[Exercise instructions] Look through the data below and, wherever a line carries the word "water", please copy that line.

[Opening Data section section]

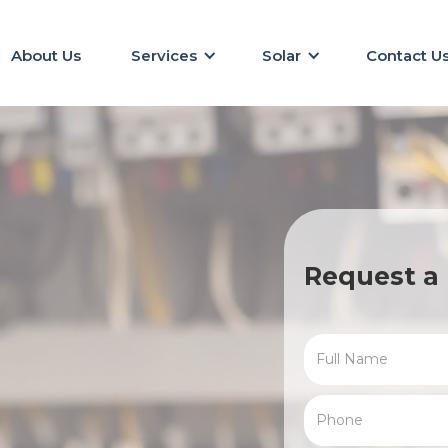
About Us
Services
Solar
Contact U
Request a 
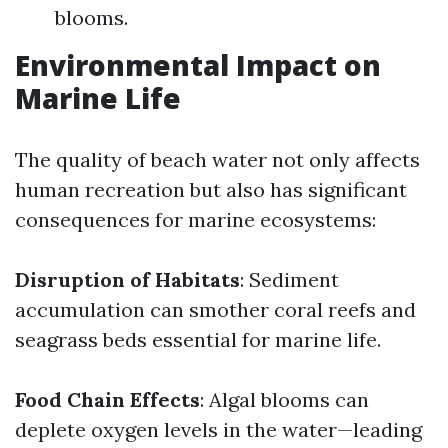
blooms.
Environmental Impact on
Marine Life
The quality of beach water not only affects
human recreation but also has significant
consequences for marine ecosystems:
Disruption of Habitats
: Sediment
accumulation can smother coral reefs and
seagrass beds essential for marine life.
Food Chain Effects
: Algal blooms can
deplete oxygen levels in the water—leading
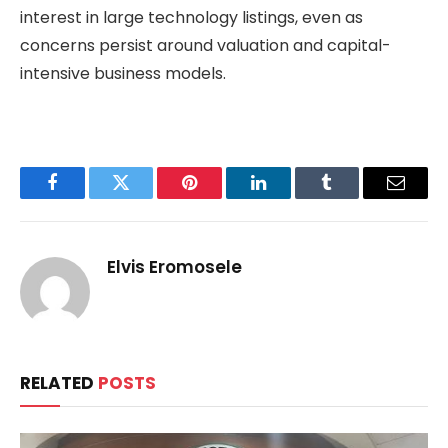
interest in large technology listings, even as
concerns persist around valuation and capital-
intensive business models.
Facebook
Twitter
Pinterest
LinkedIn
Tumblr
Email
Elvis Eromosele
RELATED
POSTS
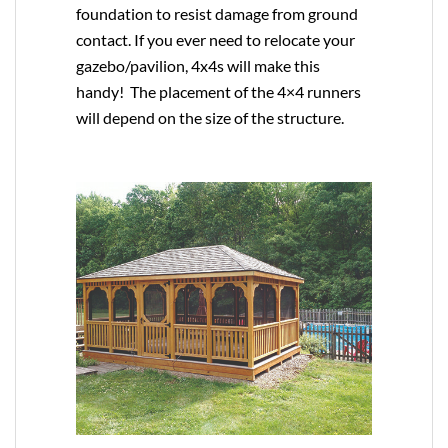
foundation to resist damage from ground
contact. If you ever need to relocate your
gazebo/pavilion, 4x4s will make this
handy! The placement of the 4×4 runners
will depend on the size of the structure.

[Closing Data section section]
[Opening Data section section]

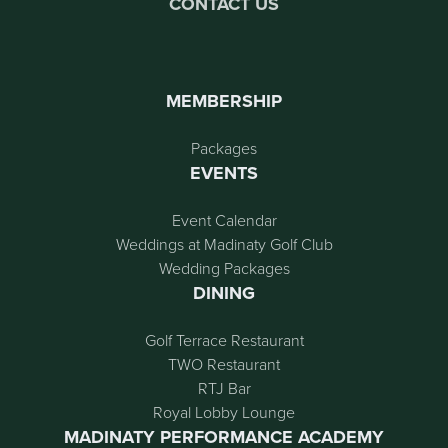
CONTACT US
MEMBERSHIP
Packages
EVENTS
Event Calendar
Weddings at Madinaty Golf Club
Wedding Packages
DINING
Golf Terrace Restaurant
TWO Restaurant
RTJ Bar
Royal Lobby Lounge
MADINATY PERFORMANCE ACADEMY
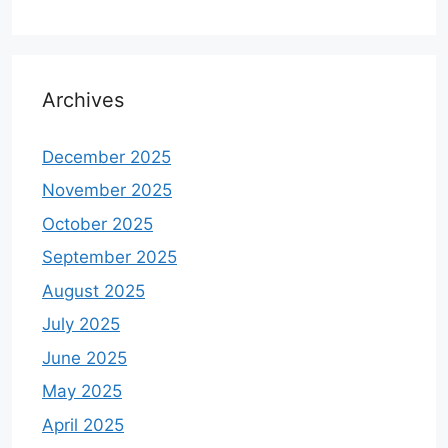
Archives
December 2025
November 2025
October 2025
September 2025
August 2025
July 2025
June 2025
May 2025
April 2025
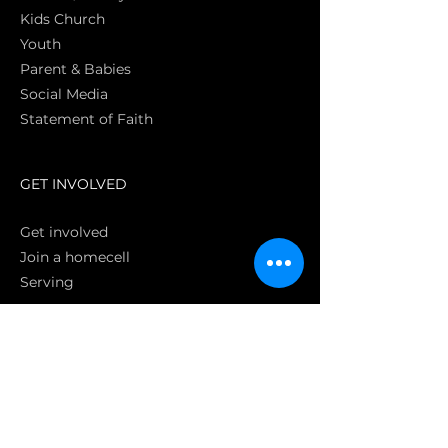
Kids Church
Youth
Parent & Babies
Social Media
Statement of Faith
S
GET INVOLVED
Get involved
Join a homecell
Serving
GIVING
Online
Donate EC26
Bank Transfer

[Closing Data section section]

[Answer to the problem]
The quality of beach water not only affects
deplete oxygen levels in the water—leading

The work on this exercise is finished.